EXERCISE: Take from the material every line that contains the word "ledULTRA".

SUPPLIED DATA:

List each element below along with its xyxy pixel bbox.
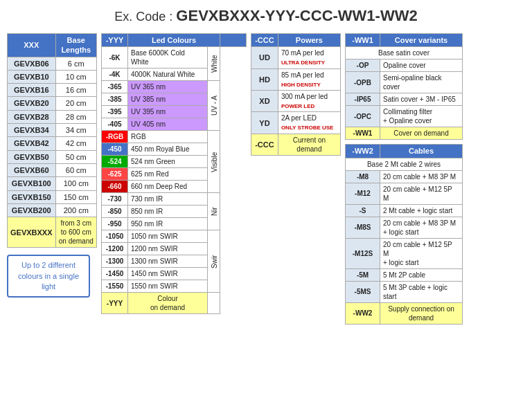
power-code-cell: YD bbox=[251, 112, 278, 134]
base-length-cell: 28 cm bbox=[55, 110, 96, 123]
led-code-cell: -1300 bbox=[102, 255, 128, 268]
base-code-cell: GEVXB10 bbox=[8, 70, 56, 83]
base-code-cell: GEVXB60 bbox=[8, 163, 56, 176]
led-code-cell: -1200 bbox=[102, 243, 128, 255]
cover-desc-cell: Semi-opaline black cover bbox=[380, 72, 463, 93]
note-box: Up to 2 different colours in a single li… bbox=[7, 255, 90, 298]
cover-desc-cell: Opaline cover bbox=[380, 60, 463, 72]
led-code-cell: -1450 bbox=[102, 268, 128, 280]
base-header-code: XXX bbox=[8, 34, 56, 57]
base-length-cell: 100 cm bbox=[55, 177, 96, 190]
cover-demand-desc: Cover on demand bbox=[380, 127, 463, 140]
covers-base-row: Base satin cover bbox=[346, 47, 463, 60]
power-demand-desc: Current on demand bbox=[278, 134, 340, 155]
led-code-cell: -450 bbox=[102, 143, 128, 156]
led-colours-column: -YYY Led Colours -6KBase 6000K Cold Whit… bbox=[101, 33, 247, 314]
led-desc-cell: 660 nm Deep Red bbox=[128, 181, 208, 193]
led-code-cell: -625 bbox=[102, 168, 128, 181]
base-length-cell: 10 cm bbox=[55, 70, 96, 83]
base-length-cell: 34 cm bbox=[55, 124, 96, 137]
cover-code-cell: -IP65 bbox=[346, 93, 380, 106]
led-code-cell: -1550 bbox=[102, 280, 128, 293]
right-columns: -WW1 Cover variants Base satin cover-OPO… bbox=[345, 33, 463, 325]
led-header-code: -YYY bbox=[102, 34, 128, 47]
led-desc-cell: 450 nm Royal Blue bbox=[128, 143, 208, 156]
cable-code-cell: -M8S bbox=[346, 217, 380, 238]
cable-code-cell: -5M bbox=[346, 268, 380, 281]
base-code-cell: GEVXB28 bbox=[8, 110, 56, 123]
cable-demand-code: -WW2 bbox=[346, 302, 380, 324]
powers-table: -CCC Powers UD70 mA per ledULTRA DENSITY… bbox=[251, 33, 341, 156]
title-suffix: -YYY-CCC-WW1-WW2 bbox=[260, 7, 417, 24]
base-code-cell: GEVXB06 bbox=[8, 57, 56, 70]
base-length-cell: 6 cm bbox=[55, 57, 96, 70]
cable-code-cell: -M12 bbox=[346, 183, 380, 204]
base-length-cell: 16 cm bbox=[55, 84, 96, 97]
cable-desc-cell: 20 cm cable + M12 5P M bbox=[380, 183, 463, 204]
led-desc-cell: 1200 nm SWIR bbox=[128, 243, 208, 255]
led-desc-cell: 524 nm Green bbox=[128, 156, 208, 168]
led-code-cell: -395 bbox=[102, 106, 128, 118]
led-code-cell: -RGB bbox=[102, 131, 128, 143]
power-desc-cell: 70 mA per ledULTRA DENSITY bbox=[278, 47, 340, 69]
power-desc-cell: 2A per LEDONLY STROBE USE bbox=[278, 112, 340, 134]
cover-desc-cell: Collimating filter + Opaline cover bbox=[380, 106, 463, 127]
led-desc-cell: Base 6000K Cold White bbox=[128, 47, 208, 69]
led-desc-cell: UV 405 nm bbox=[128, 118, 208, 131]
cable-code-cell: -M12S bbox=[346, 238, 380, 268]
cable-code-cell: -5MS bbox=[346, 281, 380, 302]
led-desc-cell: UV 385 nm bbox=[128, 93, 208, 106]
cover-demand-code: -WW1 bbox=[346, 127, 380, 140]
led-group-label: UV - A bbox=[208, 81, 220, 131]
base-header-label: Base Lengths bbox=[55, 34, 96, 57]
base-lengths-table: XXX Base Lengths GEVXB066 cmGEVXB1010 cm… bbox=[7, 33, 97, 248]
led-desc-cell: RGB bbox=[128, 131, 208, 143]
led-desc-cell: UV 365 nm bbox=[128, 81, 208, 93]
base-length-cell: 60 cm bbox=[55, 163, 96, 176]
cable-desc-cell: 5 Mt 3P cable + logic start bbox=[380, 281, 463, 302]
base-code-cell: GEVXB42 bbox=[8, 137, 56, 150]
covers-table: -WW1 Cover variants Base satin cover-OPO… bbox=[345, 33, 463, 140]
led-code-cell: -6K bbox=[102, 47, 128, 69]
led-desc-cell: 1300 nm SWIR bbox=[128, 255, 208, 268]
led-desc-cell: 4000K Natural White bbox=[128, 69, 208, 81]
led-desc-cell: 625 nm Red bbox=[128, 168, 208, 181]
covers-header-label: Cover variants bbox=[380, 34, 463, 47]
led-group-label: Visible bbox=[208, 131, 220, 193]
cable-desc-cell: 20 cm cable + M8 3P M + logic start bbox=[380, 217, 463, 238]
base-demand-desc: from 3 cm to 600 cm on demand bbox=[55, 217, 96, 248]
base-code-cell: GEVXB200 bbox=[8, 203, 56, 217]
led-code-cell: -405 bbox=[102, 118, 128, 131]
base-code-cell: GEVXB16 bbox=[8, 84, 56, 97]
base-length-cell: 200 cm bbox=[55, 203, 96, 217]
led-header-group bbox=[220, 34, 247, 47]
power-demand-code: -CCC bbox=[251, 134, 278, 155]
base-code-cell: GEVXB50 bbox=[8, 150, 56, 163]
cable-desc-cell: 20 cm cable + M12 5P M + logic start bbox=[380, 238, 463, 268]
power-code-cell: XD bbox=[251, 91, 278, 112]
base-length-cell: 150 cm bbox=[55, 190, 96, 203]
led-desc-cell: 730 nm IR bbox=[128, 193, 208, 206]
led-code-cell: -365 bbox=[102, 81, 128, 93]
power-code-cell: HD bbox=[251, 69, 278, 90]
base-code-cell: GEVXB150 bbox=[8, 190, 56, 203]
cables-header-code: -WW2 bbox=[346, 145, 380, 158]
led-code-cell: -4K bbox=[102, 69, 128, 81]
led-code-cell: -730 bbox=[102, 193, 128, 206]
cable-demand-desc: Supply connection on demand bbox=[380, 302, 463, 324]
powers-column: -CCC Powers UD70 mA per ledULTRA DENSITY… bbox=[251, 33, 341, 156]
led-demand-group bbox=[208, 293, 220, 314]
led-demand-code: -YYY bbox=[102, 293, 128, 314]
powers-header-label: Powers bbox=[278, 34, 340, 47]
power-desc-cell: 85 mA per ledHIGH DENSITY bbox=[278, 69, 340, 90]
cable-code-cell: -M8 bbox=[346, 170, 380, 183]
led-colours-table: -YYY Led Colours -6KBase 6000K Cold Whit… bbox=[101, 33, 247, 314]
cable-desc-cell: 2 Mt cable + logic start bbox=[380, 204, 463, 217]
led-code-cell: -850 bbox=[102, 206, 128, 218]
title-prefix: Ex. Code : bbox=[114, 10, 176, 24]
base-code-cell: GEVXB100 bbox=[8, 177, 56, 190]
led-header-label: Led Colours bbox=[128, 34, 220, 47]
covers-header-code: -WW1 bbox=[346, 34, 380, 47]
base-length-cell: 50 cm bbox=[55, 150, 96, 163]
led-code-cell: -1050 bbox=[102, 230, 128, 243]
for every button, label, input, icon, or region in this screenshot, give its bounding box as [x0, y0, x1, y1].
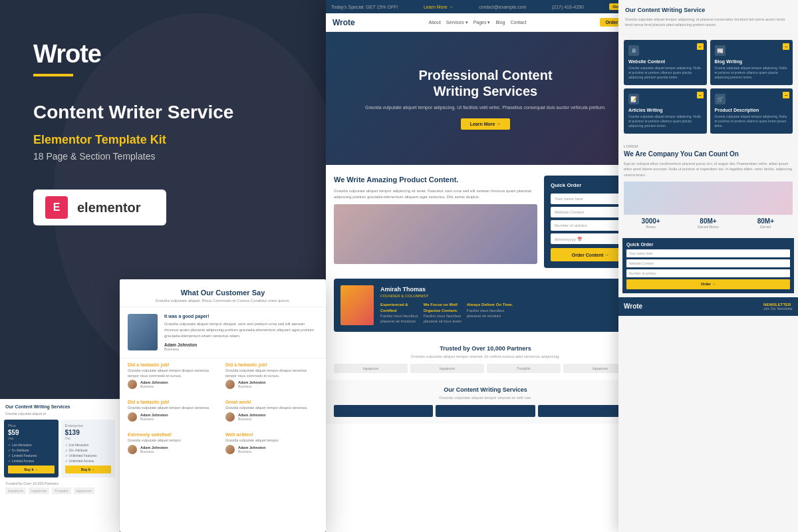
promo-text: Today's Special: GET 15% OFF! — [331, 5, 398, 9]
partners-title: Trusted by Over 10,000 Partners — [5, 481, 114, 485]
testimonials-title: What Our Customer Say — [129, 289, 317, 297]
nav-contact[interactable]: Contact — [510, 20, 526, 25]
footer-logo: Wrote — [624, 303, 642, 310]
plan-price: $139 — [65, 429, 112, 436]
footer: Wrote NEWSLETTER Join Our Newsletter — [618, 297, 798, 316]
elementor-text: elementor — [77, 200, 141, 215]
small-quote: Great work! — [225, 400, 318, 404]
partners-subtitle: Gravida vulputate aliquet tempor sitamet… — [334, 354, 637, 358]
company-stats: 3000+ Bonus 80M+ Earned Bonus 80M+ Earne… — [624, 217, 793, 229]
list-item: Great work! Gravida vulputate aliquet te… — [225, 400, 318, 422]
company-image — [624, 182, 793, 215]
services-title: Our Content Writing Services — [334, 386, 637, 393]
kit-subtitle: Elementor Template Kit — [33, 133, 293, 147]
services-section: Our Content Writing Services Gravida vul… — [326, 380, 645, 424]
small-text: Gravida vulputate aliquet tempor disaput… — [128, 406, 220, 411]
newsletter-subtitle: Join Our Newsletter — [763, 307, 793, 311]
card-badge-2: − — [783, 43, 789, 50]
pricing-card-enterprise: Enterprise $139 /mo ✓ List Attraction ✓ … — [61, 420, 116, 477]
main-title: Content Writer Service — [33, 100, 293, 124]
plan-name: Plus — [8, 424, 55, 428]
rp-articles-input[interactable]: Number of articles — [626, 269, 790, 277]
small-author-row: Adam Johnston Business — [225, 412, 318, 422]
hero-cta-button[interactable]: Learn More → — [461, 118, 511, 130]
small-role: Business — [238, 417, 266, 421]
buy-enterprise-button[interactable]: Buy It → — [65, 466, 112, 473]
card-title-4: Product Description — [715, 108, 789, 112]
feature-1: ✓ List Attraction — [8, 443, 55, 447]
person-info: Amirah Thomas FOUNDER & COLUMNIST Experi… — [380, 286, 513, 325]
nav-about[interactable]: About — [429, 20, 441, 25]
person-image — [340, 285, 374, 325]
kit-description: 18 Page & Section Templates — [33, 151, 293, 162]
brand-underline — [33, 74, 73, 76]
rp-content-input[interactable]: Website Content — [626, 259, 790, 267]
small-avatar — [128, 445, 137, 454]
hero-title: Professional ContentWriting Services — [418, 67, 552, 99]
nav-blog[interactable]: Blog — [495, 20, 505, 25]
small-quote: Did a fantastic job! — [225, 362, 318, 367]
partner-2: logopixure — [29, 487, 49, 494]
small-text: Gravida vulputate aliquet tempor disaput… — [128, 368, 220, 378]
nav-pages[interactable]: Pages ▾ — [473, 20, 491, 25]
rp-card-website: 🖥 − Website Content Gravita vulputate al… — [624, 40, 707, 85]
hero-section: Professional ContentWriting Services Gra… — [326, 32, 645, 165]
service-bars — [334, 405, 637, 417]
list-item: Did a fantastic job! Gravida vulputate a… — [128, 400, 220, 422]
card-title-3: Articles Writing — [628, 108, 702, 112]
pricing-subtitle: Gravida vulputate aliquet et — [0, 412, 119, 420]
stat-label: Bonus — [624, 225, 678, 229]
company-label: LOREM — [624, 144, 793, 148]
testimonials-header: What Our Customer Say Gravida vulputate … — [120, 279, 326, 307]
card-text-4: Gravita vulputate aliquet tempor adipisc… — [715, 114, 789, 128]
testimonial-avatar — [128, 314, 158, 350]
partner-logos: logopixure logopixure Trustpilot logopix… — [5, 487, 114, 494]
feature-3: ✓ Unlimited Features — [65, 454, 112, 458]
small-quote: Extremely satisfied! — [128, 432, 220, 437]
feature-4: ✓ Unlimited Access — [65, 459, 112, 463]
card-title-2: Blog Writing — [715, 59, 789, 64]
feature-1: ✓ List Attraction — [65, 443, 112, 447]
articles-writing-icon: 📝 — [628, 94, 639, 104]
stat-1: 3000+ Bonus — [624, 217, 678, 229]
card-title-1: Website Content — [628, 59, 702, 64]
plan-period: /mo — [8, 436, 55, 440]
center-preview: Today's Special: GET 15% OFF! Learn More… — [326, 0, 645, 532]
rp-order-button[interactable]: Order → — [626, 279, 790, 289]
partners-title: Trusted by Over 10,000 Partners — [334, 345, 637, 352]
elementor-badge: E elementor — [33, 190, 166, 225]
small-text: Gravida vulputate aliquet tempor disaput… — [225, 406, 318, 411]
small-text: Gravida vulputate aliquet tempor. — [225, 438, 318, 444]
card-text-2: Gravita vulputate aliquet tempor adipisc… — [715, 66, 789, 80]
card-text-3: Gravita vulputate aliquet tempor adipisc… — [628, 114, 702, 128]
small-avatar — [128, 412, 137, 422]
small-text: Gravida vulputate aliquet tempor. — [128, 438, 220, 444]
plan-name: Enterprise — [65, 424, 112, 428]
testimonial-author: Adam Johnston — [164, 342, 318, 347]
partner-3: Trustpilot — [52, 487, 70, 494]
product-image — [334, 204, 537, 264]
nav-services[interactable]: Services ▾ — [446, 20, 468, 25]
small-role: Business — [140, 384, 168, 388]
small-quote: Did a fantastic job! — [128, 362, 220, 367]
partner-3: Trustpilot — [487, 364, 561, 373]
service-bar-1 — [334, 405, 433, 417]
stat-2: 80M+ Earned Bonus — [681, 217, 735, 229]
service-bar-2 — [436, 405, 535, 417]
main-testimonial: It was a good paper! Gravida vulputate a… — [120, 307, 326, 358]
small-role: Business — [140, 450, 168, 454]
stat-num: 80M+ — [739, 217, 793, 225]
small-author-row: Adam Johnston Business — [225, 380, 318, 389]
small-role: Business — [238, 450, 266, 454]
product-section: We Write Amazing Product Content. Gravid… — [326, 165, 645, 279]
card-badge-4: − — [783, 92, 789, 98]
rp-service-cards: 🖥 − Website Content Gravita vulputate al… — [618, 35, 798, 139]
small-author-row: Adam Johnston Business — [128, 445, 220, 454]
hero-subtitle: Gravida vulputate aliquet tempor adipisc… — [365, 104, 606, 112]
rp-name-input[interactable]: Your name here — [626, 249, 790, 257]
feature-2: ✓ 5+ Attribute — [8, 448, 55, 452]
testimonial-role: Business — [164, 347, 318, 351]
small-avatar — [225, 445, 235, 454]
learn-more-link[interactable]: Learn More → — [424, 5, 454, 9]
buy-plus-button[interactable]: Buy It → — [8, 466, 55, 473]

WRITTEN REPLY:
powers-table: -CCC Powers UD70 mA per ledULTRA DENSITY… bbox=[251, 33, 341, 156]
power-desc-cell: 70 mA per ledULTRA DENSITY bbox=[278, 47, 340, 69]
powers-column: -CCC Powers UD70 mA per ledULTRA DENSITY… bbox=[251, 33, 341, 156]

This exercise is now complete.